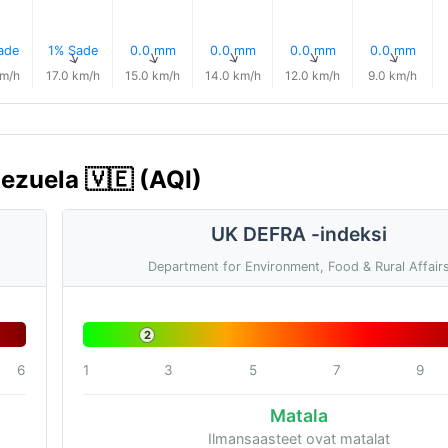
ade
1% Sade
0.0 mm
0.0 mm
0.0 mm
0.0 mm
↑
↑
↑
↑
↑
↑
km/h
17.0 km/h
15.0 km/h
14.0 km/h
12.0 km/h
9.0 km/h
ezuela 🇻🇪 (AQI)
UK DEFRA -indeksi
Department for Environment, Food & Rural Affair
2
6
1
3
5
7
9
Matala
Ilmansaasteet ovat matalat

What is expected ▸ In transcribing the lines above, omit the images and keep all else exact.

Solution to the exercise ▸
ade
1% Sade
0.0 mm
0.0 mm
0.0 mm
0.0 mm
↑
↑
↑
↑
↑
↑
km/h
17.0 km/h
15.0 km/h
14.0 km/h
12.0 km/h
9.0 km/h
ezuela 🇻🇪 (AQI)
UK DEFRA -indeksi
Department for Environment, Food & Rural Affair
2
6
1
3
5
7
9
Matala
Ilmansaasteet ovat matalat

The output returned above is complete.